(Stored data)
┌──

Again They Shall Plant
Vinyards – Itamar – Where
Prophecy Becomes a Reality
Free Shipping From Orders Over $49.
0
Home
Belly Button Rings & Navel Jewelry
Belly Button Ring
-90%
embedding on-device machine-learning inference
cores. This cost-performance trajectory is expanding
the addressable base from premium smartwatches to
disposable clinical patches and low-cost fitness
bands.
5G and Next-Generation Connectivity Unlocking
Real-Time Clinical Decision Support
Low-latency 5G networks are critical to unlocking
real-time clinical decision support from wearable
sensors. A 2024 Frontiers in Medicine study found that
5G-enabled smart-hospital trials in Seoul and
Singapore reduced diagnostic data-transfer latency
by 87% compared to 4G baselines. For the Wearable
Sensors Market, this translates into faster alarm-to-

└──

Which lines above contain the word "Button"? Copy each one.

Belly Button Rings & Navel Jewelry
Belly Button Ring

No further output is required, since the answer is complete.